Истоки языка писателя — живая народная речь, фольклор, библейские тексты, классическая литература. Самобытный дар Шмелева претворил стихию национального языка в новую эстетическую реальность. Шмелев, подобно В. И. Далю, в своих произведениях создает своеобразный словарь живого великорусского языка — «певучей» народной речи. Слово у него живет свободной, не стесненной рамками жизнью; здесь и диалекты, и говоры, и просторечия: «рязанские мы, стяпные; замолаживает, сдалече, устамши, раззавила, отойтить, напекает, кунай, деется, нонче, летошний год, спинжак, ноне» и т. д. В этой неправильности, приблизительности, свободе, которыми отмечено слово в народной речи, заключена для писателя подлинная музыка и красота родного языка. Особый круг разговорной лексики образован юмористически окрашенным словотворчеством героев Шмелева на основе народной этимологии: баславлять, чистяга, антерес, дотрогнутыться, зарочный золотой, нечуемо, мудрователь, проклаждаться, пондравиться, избасня, зазвонистый, обмишулиться, ворочь, душу пожалобить, ослободить, зеркальки, надолони, альхирей и др. Бойкость, ритмичность народного слова призваны подчеркнуть и «приговорки всякие»: «А ну-ка кваску, порадуем Москву. Грех не в уста, а из уст. У Бога всего много. Пешочком с мешочком. Ноне сестрица, а завтра — в глазах от нее пестрится. Чаи да сахары, а сами катимся с горы!».. Писатель отмечает лукавство, юмор, остроту, «зубастость» народного языка: «Почем клубника? По деньгам!» «Эх, и я бы с вами увязался, да не на кого Москву оставить!» «В монахи, а битюга повалит». Речь героев Шмелева — это и способ создания индивидуального, и многоликое проявление того, что писатель называет «немолчным треском сыпучей, бойкой, смешливой народной речи». Известное разнообразие вносится точным использованием профессионализмов, характеризующих речь плотника, будочника, сундучника, игрушечника. Воспроизведены мольбы убогих: «Благодетели… милостивцы, подайте милостыньку. убогому-безногому… родителев-сродников… для ради Угодника, во телоздравие, во душеспасение…» [24, c. 44].

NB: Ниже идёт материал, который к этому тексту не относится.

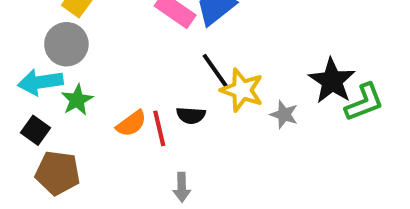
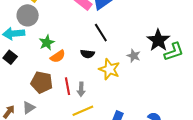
yellow star: (242, 90) -> (109, 69), moved
green star: (77, 100) -> (47, 43), moved
red line: (159, 128) -> (67, 86), moved
brown pentagon: (58, 173) -> (42, 82), moved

Повествование в «Лете Господнем» ведется от первого лица. Своеобразие стиля Шмелева связано с обращением писателя к сказу, мастером которого он был. Сказ предполагает имитацию устного, обычно социально-характерного монолога, имеющего конкретного или абстрактного слушателя. Автобиографические повести строятся как возможный рассказ ребенка, в которого перевоплощается взрослый повествователь. Это перевоплощение мотивированно идейно-эстетическим содержанием: автору важен чистый детский голос, раскрывающий целостную детскую душу в свободной и радостной любви и вере. Сказ строится на концентрации сигналов разговорной речи, при этом снимается граница между стилизуемой детской речью и речью народной, к богатствам которой обращается писатель. Одновременно подчеркивается «устность» рассказа, сигналом которой часто служит особая графическая форма слова, воспроизводящая удлинение звука или членение слова, отражающее интонационные особенности эмоционально окрашенной речи: «Сколька-а?.. А вот, Панкратыч… — говорит он с запинкой, поекивает, — та-ак, кипит… х-роший народ попался» [25, с. 167].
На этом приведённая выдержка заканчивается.